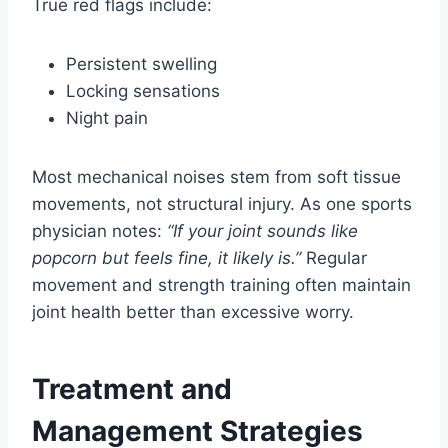
True red flags include:
Persistent swelling
Locking sensations
Night pain
Most mechanical noises stem from soft tissue
movements, not structural injury. As one sports
physician notes:
“If your joint sounds like
popcorn but feels fine, it likely is.”
Regular
movement and strength training often maintain
joint health better than excessive worry.
Treatment and
Management Strategies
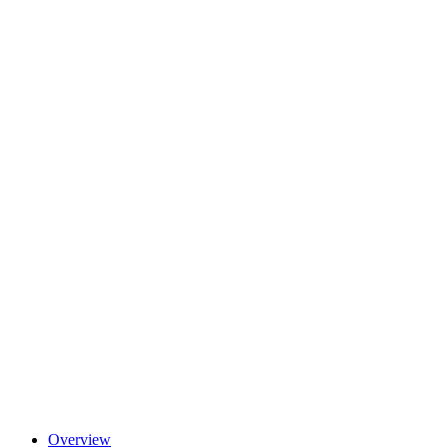
Overview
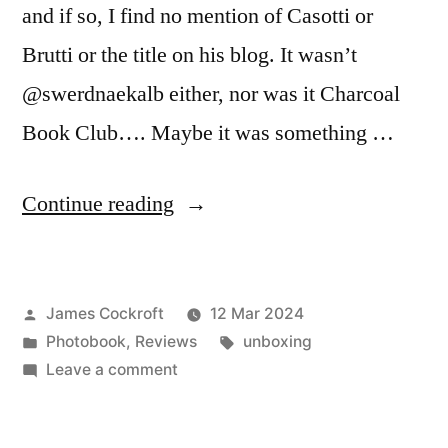
and if so, I find no mention of Casotti or
Brutti or the title on his blog. It wasn’t
@swerdnaekalb either, nor was it Charcoal
Book Club…. Maybe it was something …
“Piergiorgio
Continue reading
Casotti
&
Posted
James Cockroft
12 Mar 2024
Emanuele
by
Posted
Tags:
Photobook
,
Reviews
unboxing
Brutti
in
on
Leave a comment
–
Piergiorgio
Casotti
‘Index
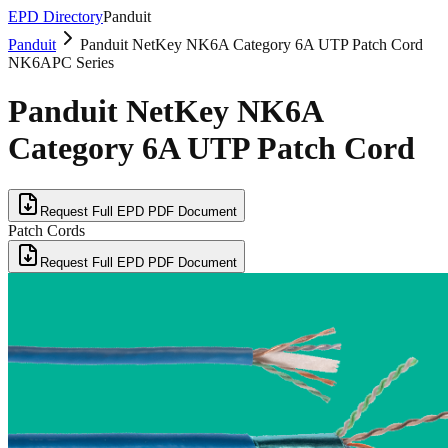
EPD Directory
Panduit
Panduit
Panduit NetKey NK6A Category 6A UTP Patch Cord
NK6APC Series
Panduit NetKey NK6A
Category 6A UTP Patch Cord
Request Full EPD PDF Document
Patch Cords
Request Full EPD PDF Document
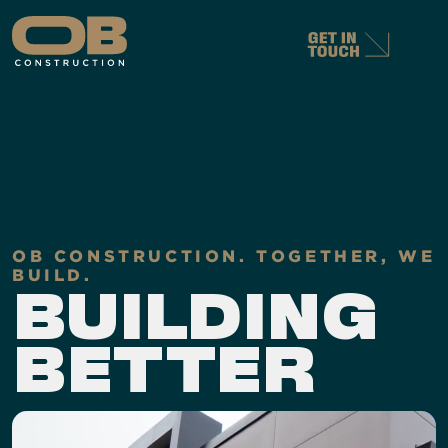
OB CONSTRUCTION. TOGETHER, WE
BUILD.
BUILDING
B
E
T
TER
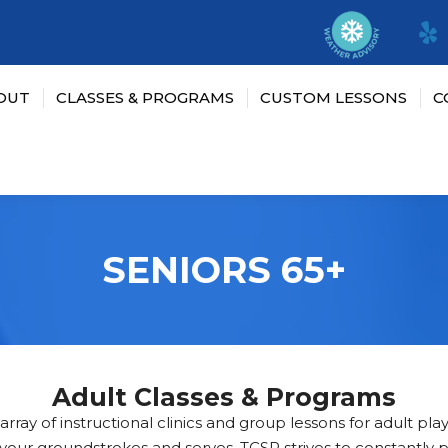
OUT
CLASSES & PROGRAMS
CUSTOM LESSONS
C
SENIORS 65+
Adult Classes & Programs
rray of instructional clinics and group lessons for adult players
r your groundstrokes and serves, TCSP strives to constantly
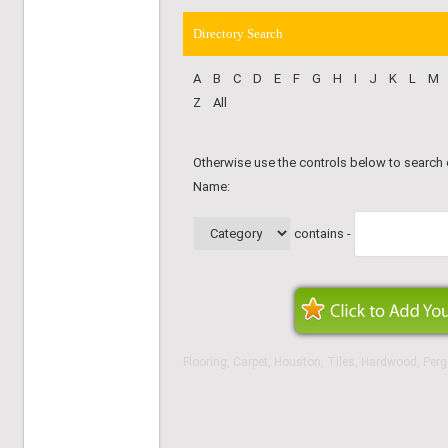
Directory Search
A
B
C
D
E
F
G
H
I
J
K
L
M
Z
All
Otherwise use the controls below to search
Name:
contains -
Flooring, Carpet, Houston, Tiles, Hardwood, Perg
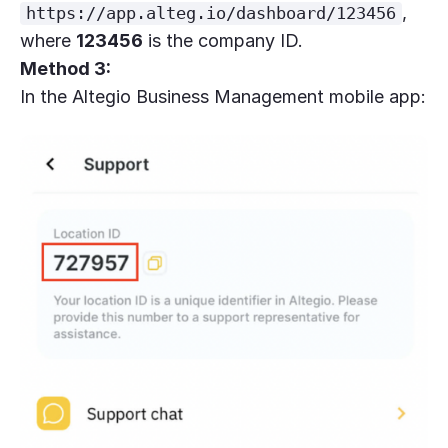
,
https://app.alteg.io/dashboard/123456
where
123456
is the company ID.
Method 3:
In the Altegio Business Management mobile app:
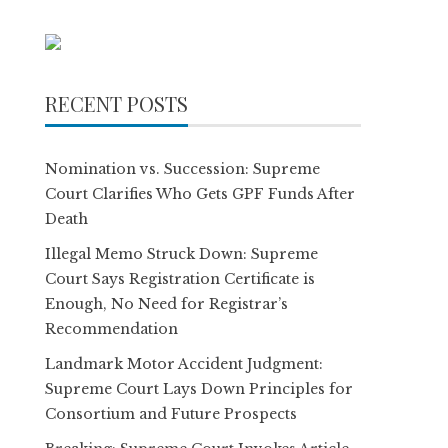
RECENT POSTS
Nomination vs. Succession: Supreme
Court Clarifies Who Gets GPF Funds After
Death
Illegal Memo Struck Down: Supreme
Court Says Registration Certificate is
Enough, No Need for Registrar’s
Recommendation
Landmark Motor Accident Judgment:
Supreme Court Lays Down Principles for
Consortium and Future Prospects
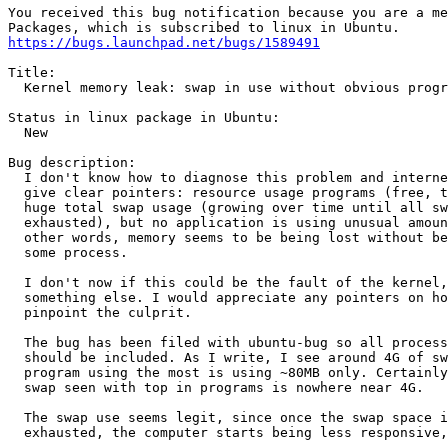
You received this bug notification because you are a me
https://bugs.launchpad.net/bugs/1589491
Title:

  Kernel memory leak: swap in use without obvious progr
Status in linux package in Ubuntu:

  New

Bug description:

  I don't know how to diagnose this problem and interne
  give clear pointers: resource usage programs (free, t
  huge total swap usage (growing over time until all sw
  exhausted), but no application is using unusual amoun
  other words, memory seems to be being lost without be
  some process.

  I don't now if this could be the fault of the kernel,
  something else. I would appreciate any pointers on ho
  pinpoint the culprit.

  The bug has been filed with ubuntu-bug so all process
  should be included. As I write, I see around 4G of sw
  program using the most is using ~80MB only. Certainly
  swap seen with top in programs is nowhere near 4G.

  The swap use seems legit, since once the swap space i
  exhausted, the computer starts being less responsive,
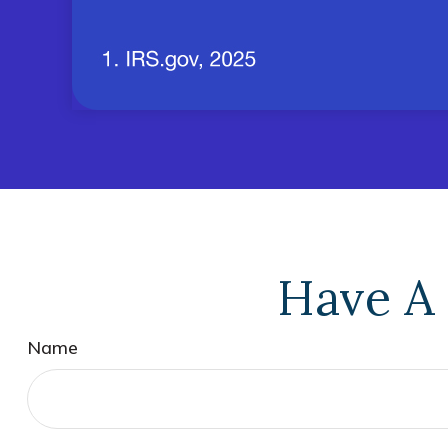
Have A 
Name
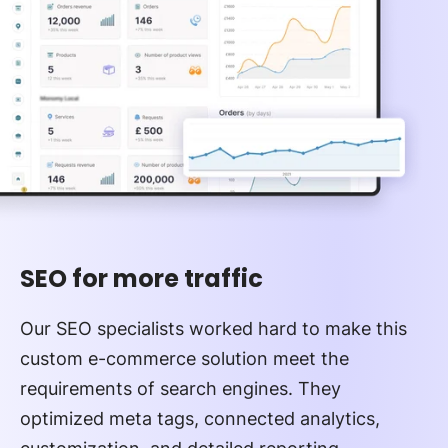
SEO for more traffic
Our SEO specialists worked hard to make this
custom e-commerce solution meet the
requirements of search engines. They
optimized meta tags, connected analytics,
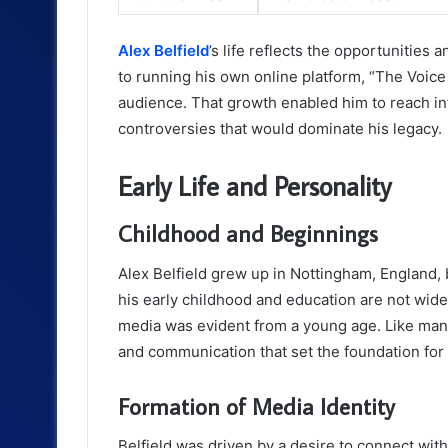
Alex Belfield
’s life reflects the opportunities
to running his own online platform, “The Voice
audience. That growth enabled him to reach int
controversies that would dominate his legacy.
Early Life and Personality
Childhood and Beginnings
Alex Belfield grew up in Nottingham, England, 
his early childhood and education are not wid
media was evident from a young age. Like man
and communication that set the foundation for 
Formation of Media Identity
Belfield was driven by a desire to connect wi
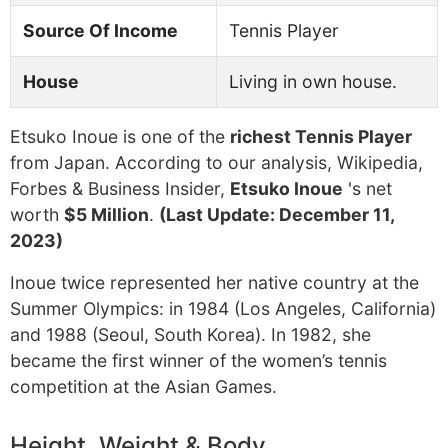
Source Of Income
Tennis Player
House
Living in own house.
Etsuko Inoue is one of the
richest Tennis Player
from Japan. According to our analysis, Wikipedia,
Forbes & Business Insider,
Etsuko Inoue
's net
worth
$5 Million
.
(Last Update: December 11,
2023)
Inoue twice represented her native country at the
Summer Olympics: in 1984 (Los Angeles, California)
and 1988 (Seoul, South Korea). In 1982, she
became the first winner of the women’s tennis
competition at the Asian Games.
Height, Weight & Body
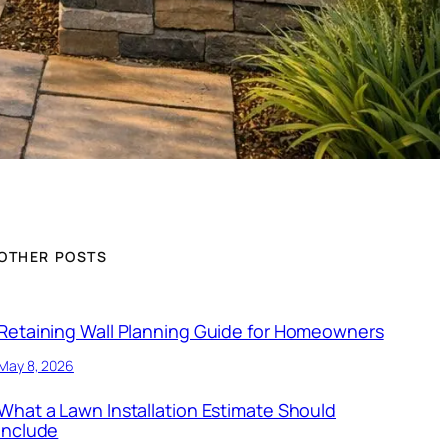
OTHER POSTS
Retaining Wall Planning Guide for Homeowners
May 8, 2026
What a Lawn Installation Estimate Should
Include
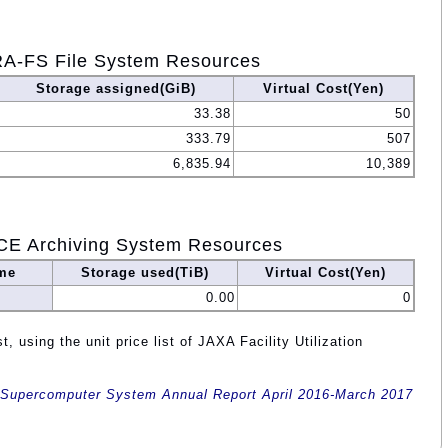
A-FS File System Resources
Storage assigned(GiB)
Virtual Cost(Yen)
33.38
50
333.79
507
6,835.94
10,389
CE Archiving System Resources
me
Storage used(TiB)
Virtual Cost(Yen)
0.00
0
, using the unit price list of JAXA Facility Utilization
Supercomputer System Annual Report April 2016-March 2017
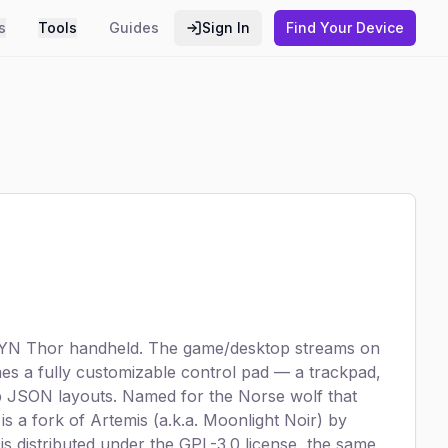
s
Tools
Guides
Sign In
Find Your Device
e AYN Thor handheld. The game/desktop streams on
es a fully customizable control pad — a trackpad,
 JSON layouts. Named for the Norse wolf that
s a fork of Artemis (a.k.a. Moonlight Noir) by
t is distributed under the GPL-3.0 license, the same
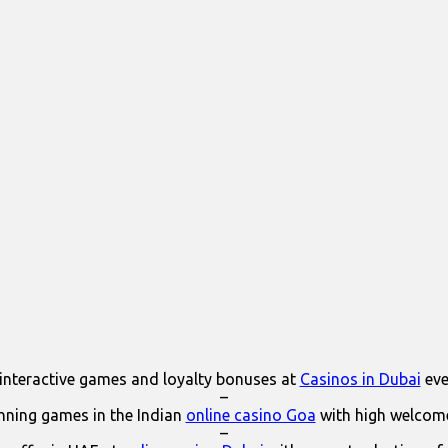
interactive games and loyalty bonuses at
Casinos in Dubai
eve
–
ning games in the Indian
online casino Goa
with high welcom
–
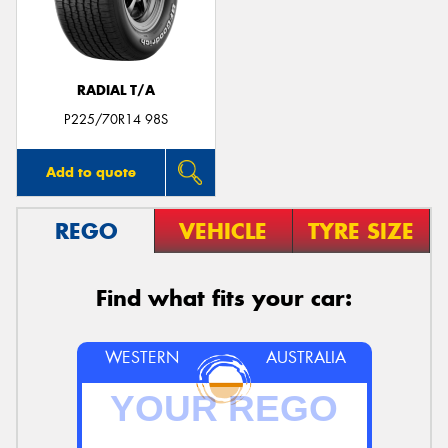
RADIAL T/A
P225/70R14 98S
Add to quote
REGO
VEHICLE
TYRE SIZE
Find what fits your car:
WESTERN
AUSTRALIA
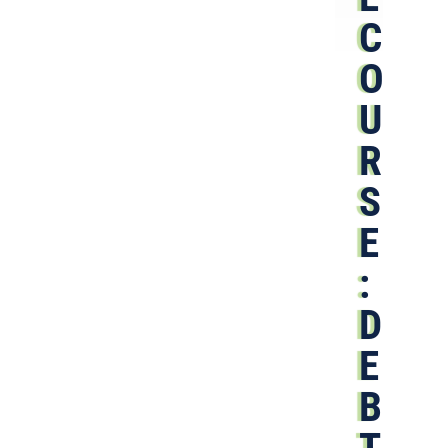
C
O
U
R
S
E
:
D
E
B
T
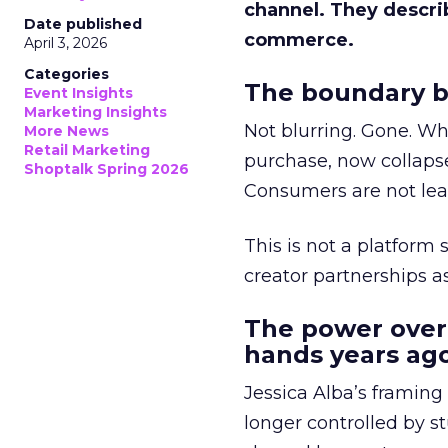
channel. They descri
Date published
commerce.
April 3, 2026
Categories
The boundary b
Event Insights
Marketing Insights
Not blurring. Gone. Wh
More News
Retail Marketing
purchase, now collapse
Shoptalk Spring 2026
Consumers are not leav
This is not a platform s
creator partnerships 
The power over
hands years ago
Jessica Alba’s framing
longer controlled by st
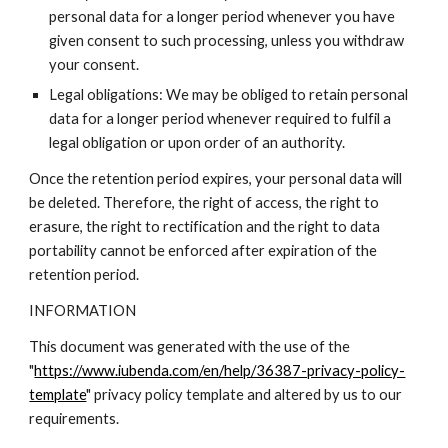
personal data for a longer period whenever you have
given consent to such processing, unless you withdraw
your consent.
Legal obligations: We may be obliged to retain personal
data for a longer period whenever required to fulfil a
legal obligation or upon order of an authority.
Once the retention period expires, your personal data will
be deleted. Therefore, the right of access, the right to
erasure, the right to rectification and the right to data
portability cannot be enforced after expiration of the
retention period.
INFORMATION
This document was generated with the use of the
"
https://www.iubenda.com/en/help/36387-privacy-policy-
template
" privacy policy template and altered by us to our
requirements.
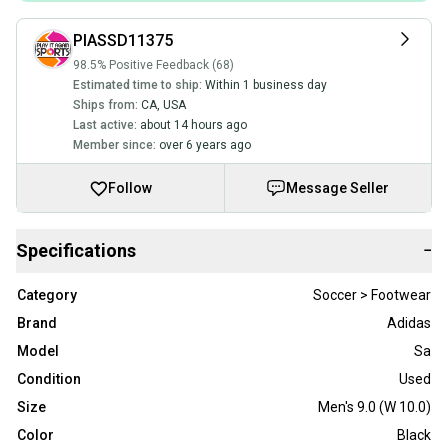
PIASSD11375
98.5% Positive Feedback (68)
Estimated time to ship:
Within 1 business day
Ships from:
CA
,
USA
Last active:
about 14 hours ago
Member since:
over 6 years ago
Follow
Message Seller
Specifications
−
Category
Soccer > Footwear
Brand
Adidas
Model
Sa
Condition
Used
Size
Men's 9.0 (W 10.0)
Color
Black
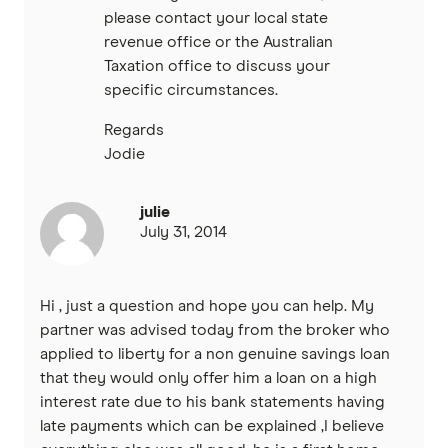
please contact your local state
revenue office or the Australian
Taxation office to discuss your
specific circumstances.
Regards
Jodie
julie
July 31, 2014
Hi , just a question and hope you can help. My
partner was advised today from the broker who
applied to liberty for a non genuine savings loan
that they would only offer him a loan on a high
interest rate due to his bank statements having
late payments which can be explained ,I believe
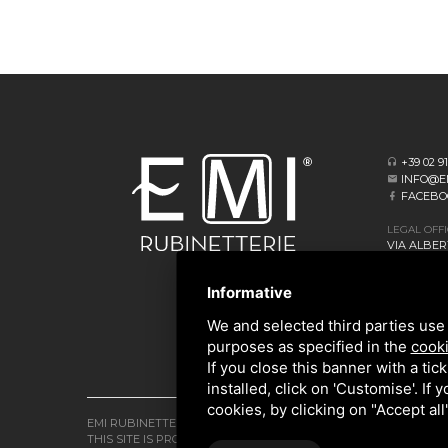
+39 02 9
INFO@E
FACEBO
LEGAL OFF
VIA ALBERT
20062 CASS
Informative
HEADQUAR
VIA GIOVA
We and selected third parties use 
20873 CAV
purposes as specified in the
cooki
If you close this banner with a tic
installed, click on 'Customise'. If
cookies, by clicking on "Accept al
EMI RUBINETTERIE SRL - P.IVA 09985650960
THIS SITE IS PROTECTED BY GOOGLE RECAPTCHA V3,
PRIVACY P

### [EXERCISE DESCRIPTION]
The response must repeat exactly the lines above from the one with "channel. They descri" through the one with "personal data for", including both, and must contain no pictures and no other text.

### [RESPONSE TO THIS TASK]
channel. They descri
Date published
commerce.
April 3, 2026
Categories
The boundary b
Event Insights
Marketing Insights
Not blurring. Gone. Wh
More News
Retail Marketing
purchase, now collapse
Shoptalk Spring 2026
Consumers are not leav
This is not a platform s
creator partnerships 
The power over
hands years ago
Jessica Alba’s framing
longer controlled by st
personal data for a longer period whenever you have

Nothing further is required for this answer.